TRH is a public hospital district. The source of most of the revenue received by public hospital districts is the same as for all other hospitals: private and public insurance. Also, as junior taxing districts, public hospital districts have statutorily-limited access to property tax dollars but these tax dollars represent a very small proportion of their total revenue. In 2015, Three Rivers Hospital was estimated to collect $1,258,962 from property taxes, which is about 6% of our total gross billed revenues.
The hospital has focused concentrated efforts over the past several years to determine the services that the patrons of our district utilize and need or like to see while at the same time, determining the financial feasibility of the service along with the utilization. We realize that our hospital district cannot be everything to everyone, and we must very strategically determine the services we can offer. Some services have been expanded, like the primary care clinic, while others have been sold or eliminated. No decision is taken lightly and we consider not only the finances of a service, but whether or not we can meet the government regulations that must be followed to offer a service.

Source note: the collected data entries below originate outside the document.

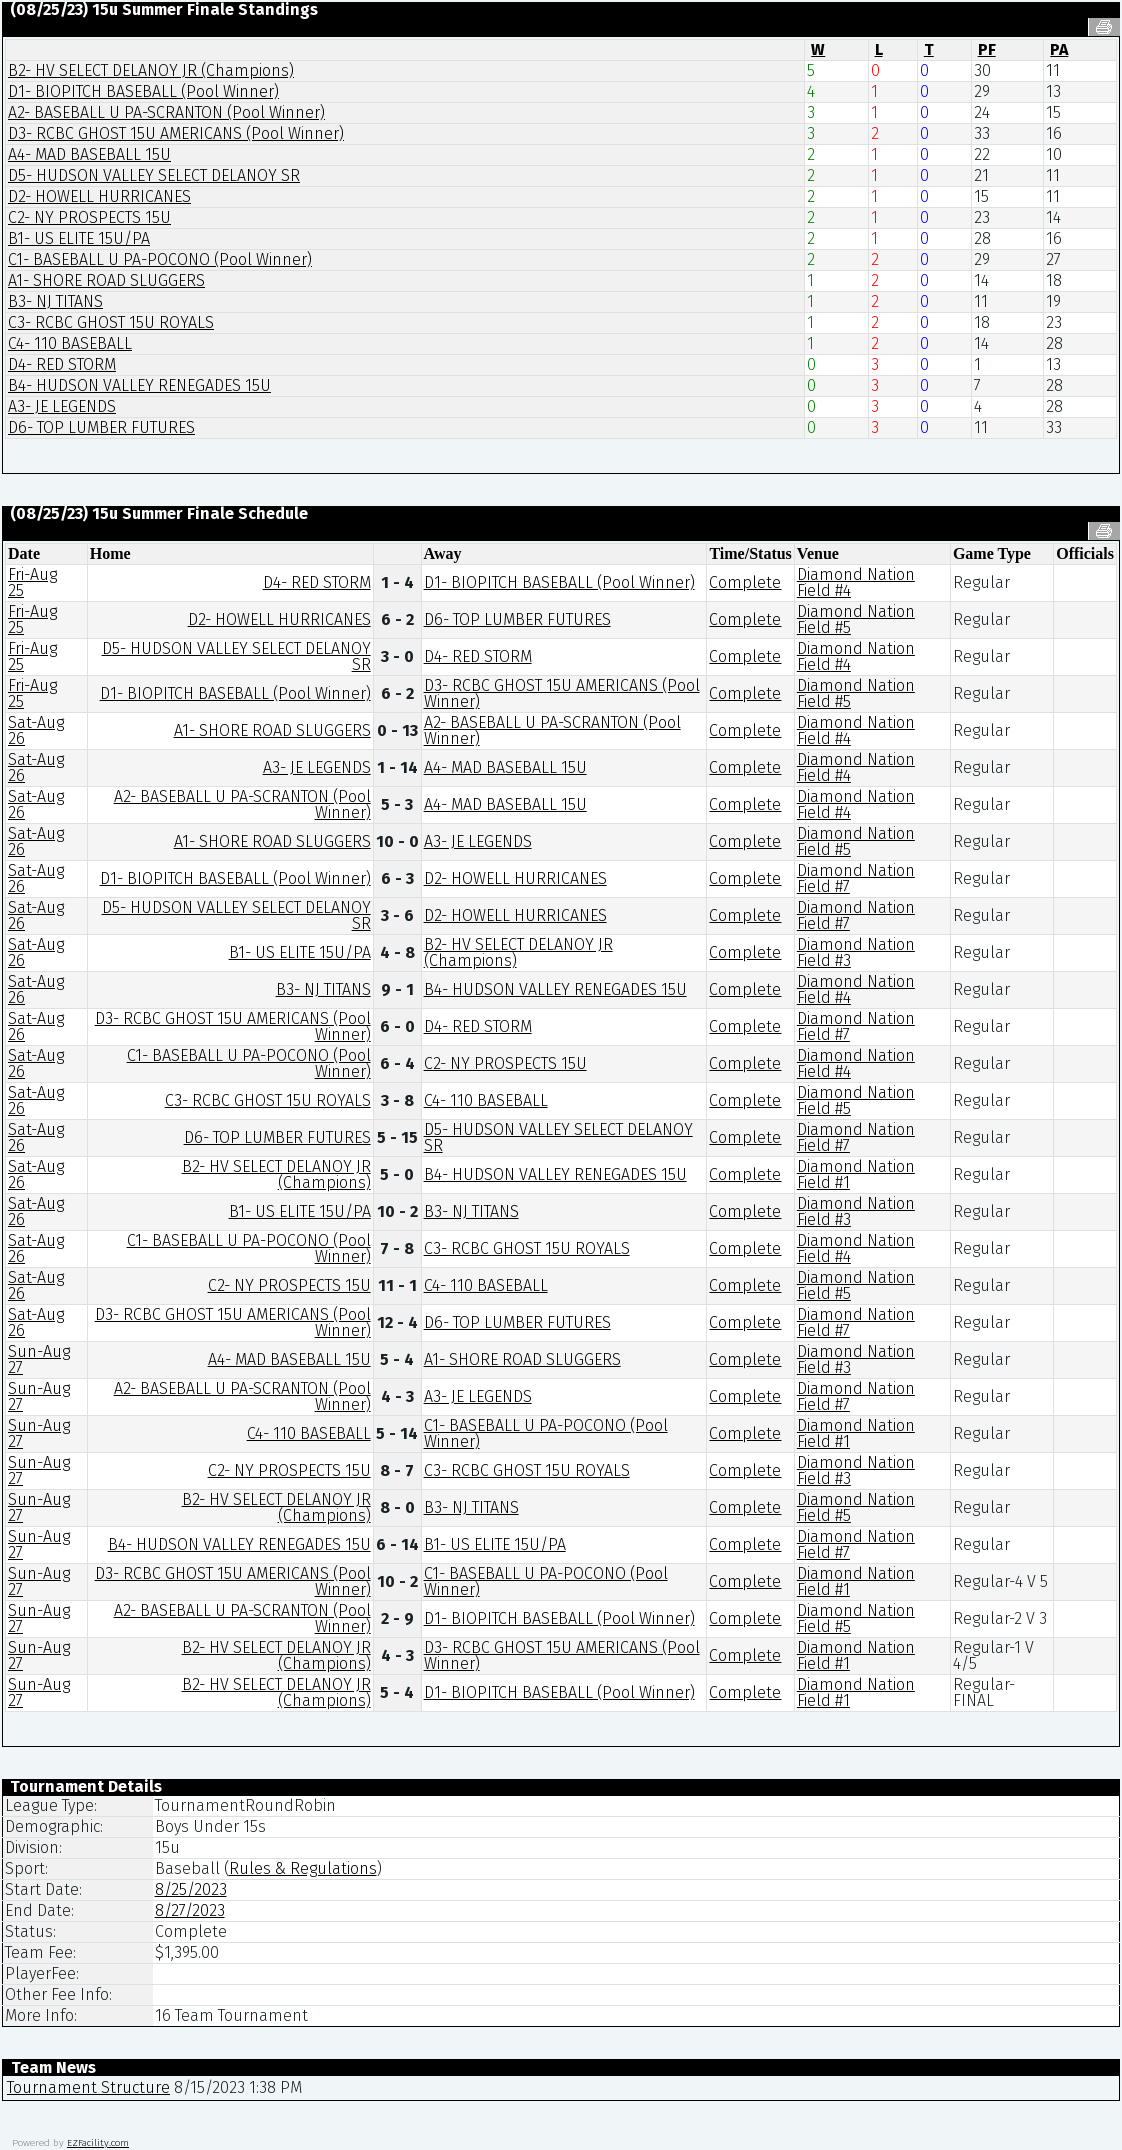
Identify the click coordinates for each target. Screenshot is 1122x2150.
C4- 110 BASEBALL (70, 343)
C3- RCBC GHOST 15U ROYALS (111, 322)
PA (1059, 49)
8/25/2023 (191, 1889)
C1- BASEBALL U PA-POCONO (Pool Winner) (160, 259)
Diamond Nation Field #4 (856, 582)
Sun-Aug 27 (39, 1359)
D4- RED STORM (62, 364)
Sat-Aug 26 (36, 730)
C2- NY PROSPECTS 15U (89, 217)
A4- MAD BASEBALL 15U (89, 154)
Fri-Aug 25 (32, 582)
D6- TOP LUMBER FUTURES (101, 427)
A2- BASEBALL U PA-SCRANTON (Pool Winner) (166, 112)
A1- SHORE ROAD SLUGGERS (106, 280)
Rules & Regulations (303, 1868)
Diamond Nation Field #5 (856, 619)
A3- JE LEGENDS (62, 406)
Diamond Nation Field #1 (856, 1174)
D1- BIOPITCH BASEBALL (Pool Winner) (143, 91)
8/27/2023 (190, 1910)
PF (987, 49)
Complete (745, 582)
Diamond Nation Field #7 (856, 878)
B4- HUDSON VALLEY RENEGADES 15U (139, 385)
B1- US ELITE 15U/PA (79, 238)
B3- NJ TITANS (55, 301)
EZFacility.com (98, 2143)
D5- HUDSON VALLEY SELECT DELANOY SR (154, 175)
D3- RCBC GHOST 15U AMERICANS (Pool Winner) (176, 133)
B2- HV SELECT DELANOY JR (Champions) (151, 70)
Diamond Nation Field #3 (856, 952)
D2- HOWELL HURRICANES (99, 196)
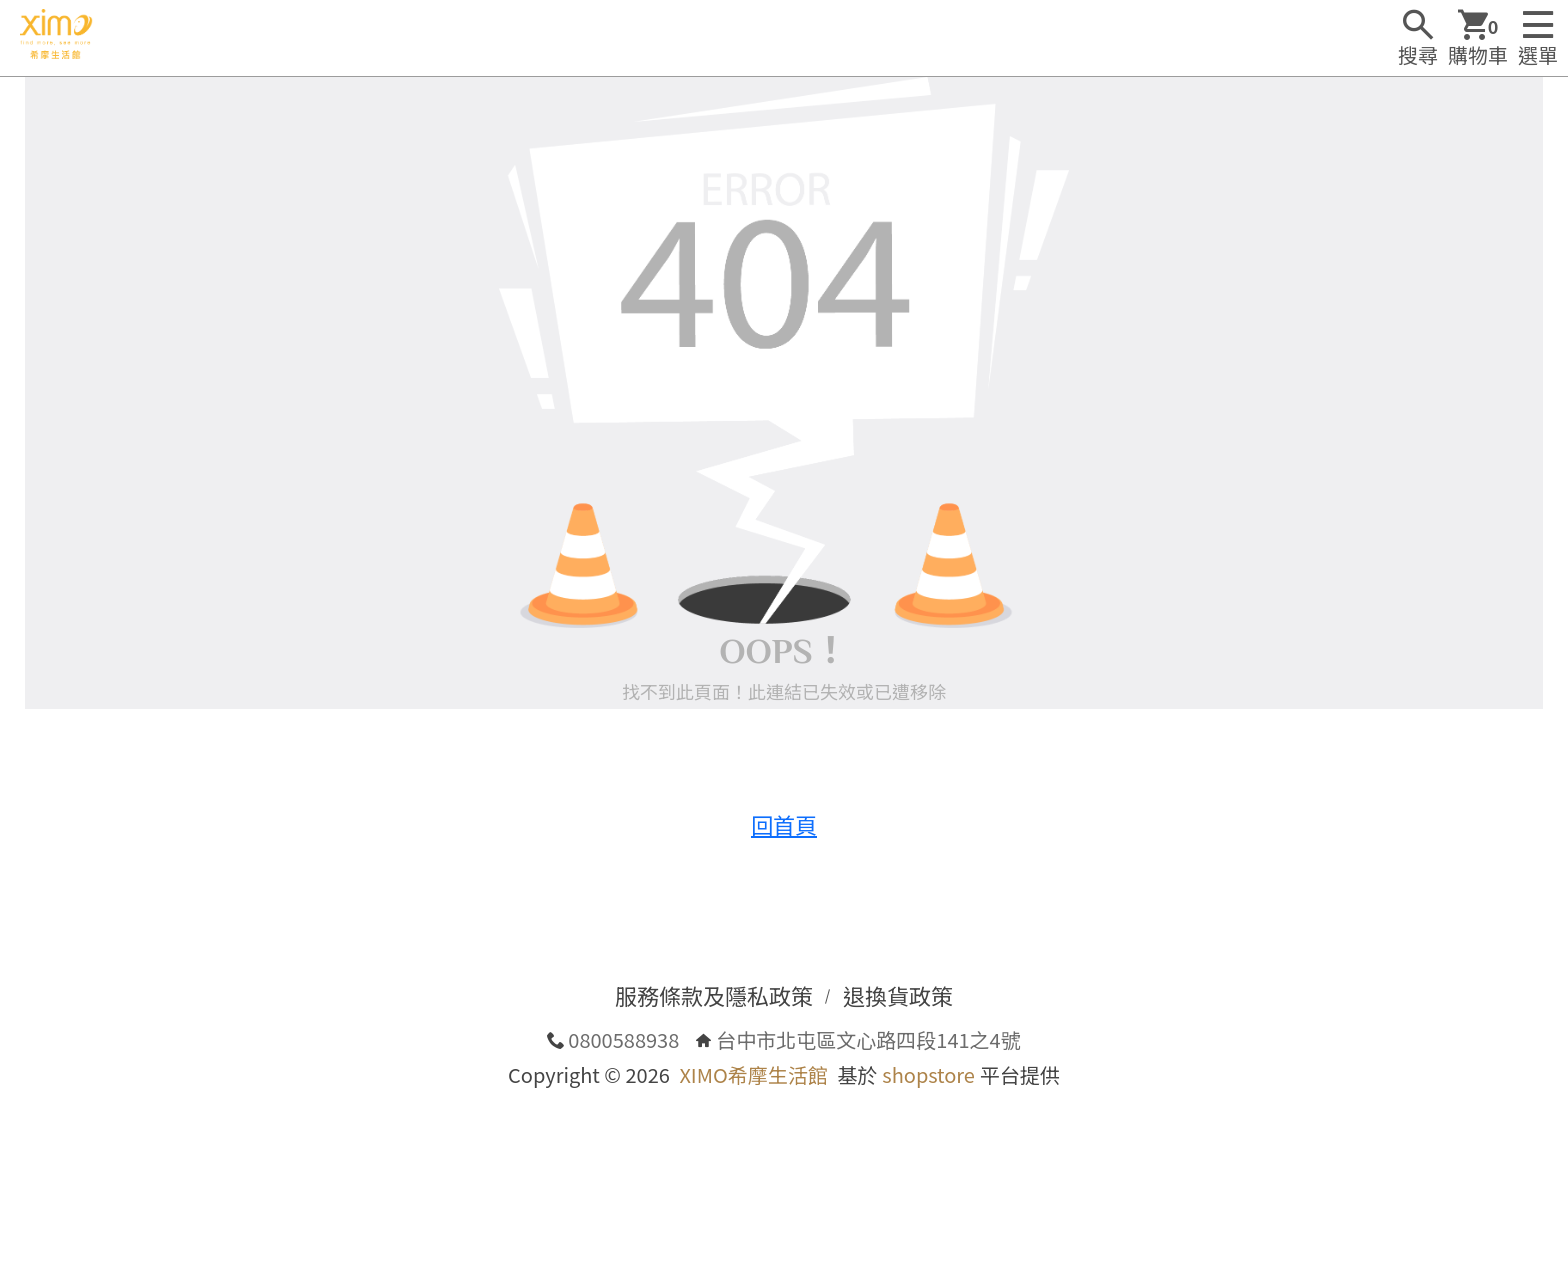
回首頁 (784, 824)
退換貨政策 (898, 995)
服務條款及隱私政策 (714, 995)
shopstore (928, 1074)
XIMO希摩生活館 (753, 1074)
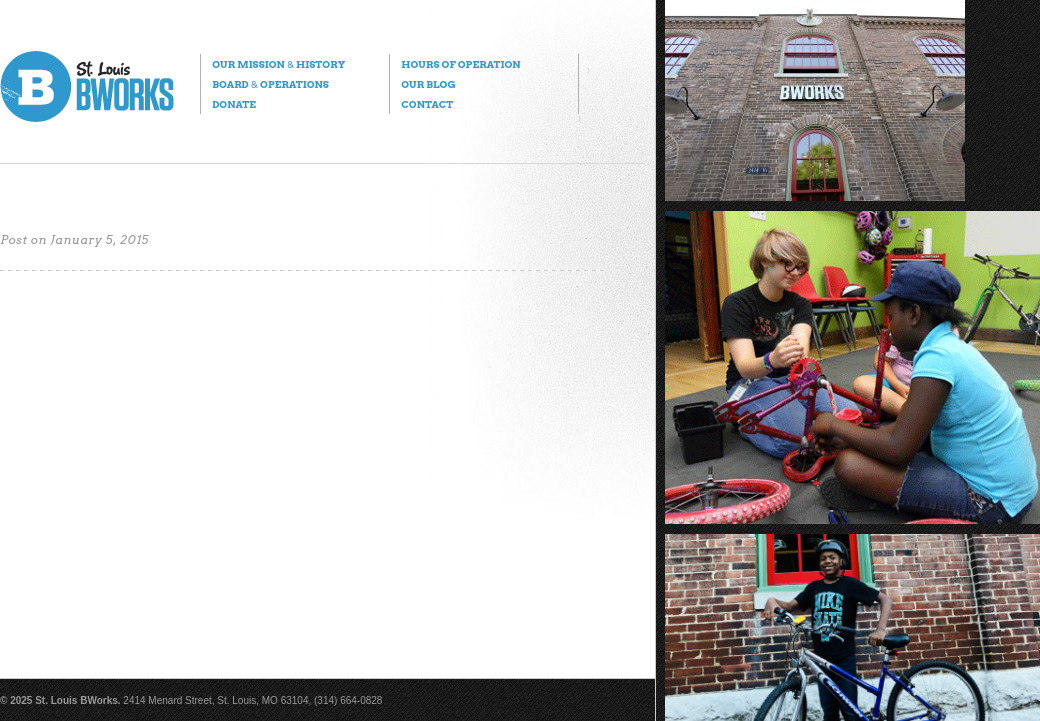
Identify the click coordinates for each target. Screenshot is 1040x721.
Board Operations (270, 84)
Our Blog (428, 84)
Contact (427, 104)
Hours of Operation (460, 64)
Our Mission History (278, 64)
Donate (234, 104)
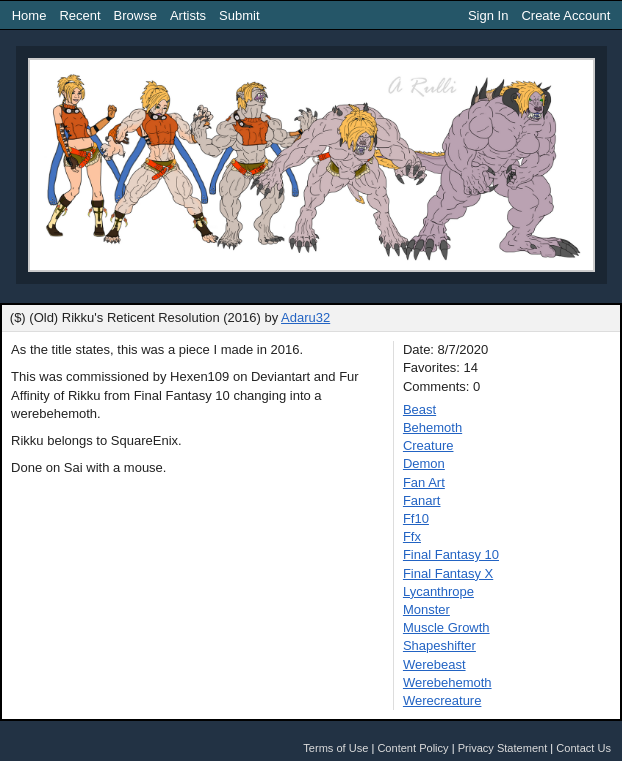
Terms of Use (335, 748)
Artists (188, 15)
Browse (135, 15)
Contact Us (583, 748)
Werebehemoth (447, 682)
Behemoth (432, 427)
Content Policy (412, 748)
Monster (426, 609)
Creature (428, 445)
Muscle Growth (446, 627)
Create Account (565, 15)
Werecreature (442, 700)
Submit (239, 15)
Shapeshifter (439, 645)
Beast (419, 409)
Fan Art (424, 482)
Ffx (412, 536)
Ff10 (416, 518)
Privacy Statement (503, 748)
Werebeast (434, 664)
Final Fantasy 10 (451, 554)
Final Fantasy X (448, 573)
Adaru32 (305, 317)
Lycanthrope (438, 591)
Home (29, 15)
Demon (424, 463)
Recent (79, 15)
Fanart (422, 500)
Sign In (488, 15)
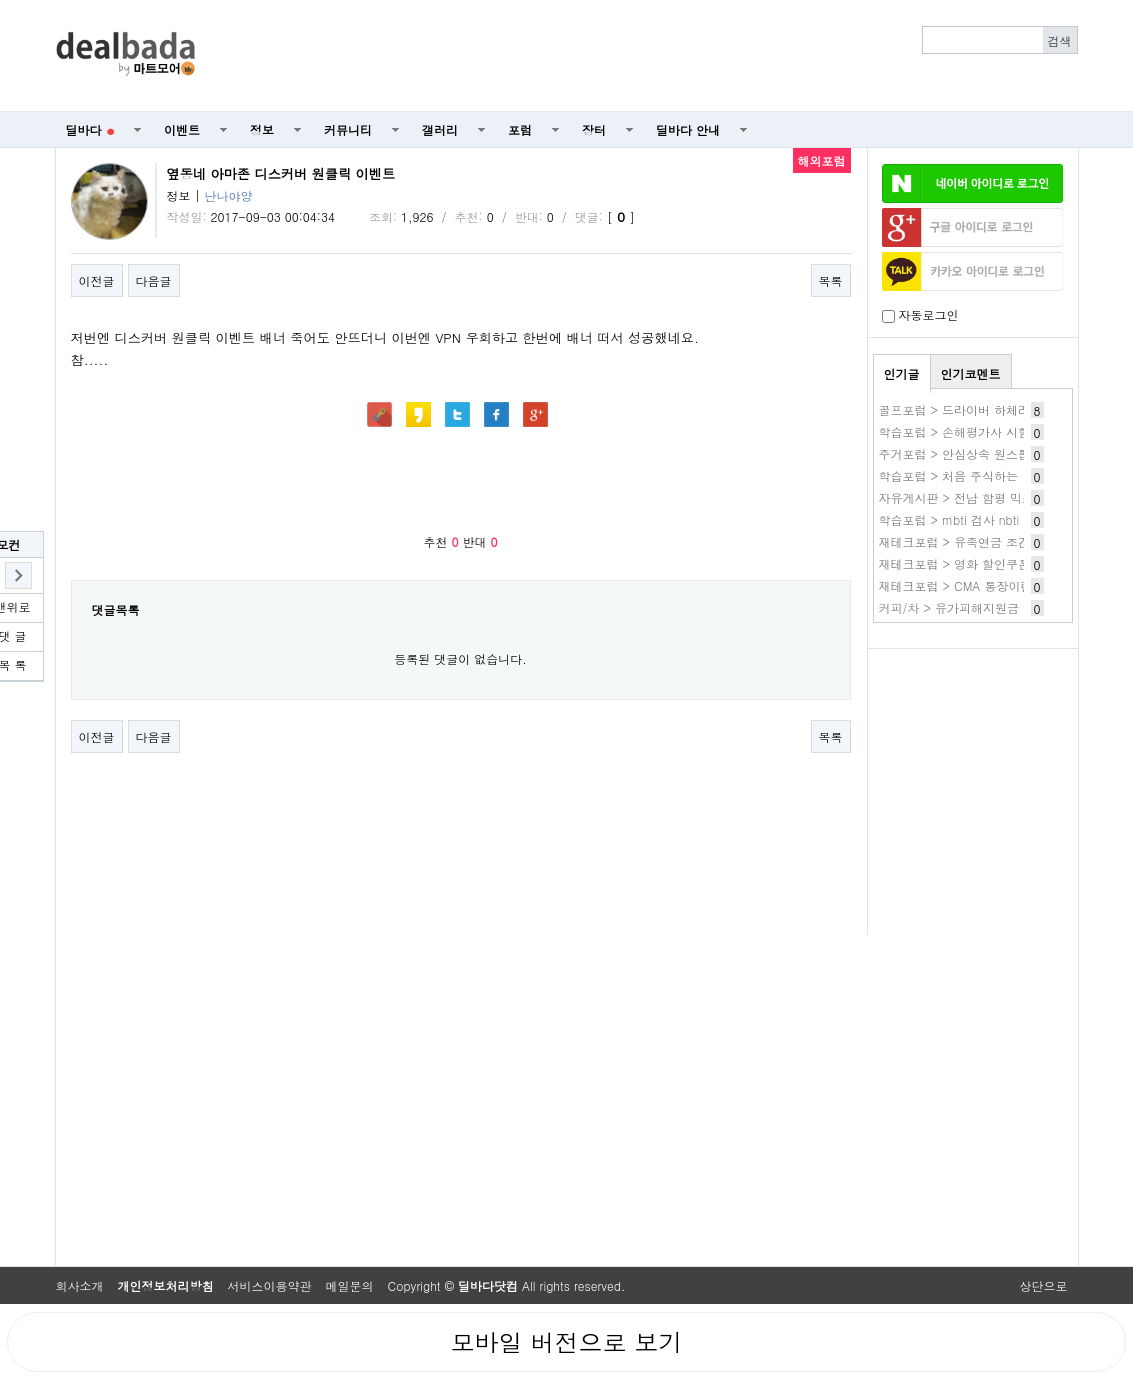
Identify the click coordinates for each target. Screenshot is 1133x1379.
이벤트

The hospital has implemented several different reduction plans and we are now focusing on the Lean methodology to make our operations more efficient. TRH has made significant cost reductions and because we lacked the cash flow to fund capital improvements and equipment purchases, we now have several important needs. While we strive to be a more efficient facility, we know that in order to do this, we must invest in the building and equipment.
TRH has two Wildly Important Goals: to break even operationally and to provide the ideal patient experience. We continue to work on operationally breaking even so that the tax revenues we do collect can fund ongoing capital needs. We also feel very strongly that to provide the ideal patient experience, we need to improve our facility and equipment.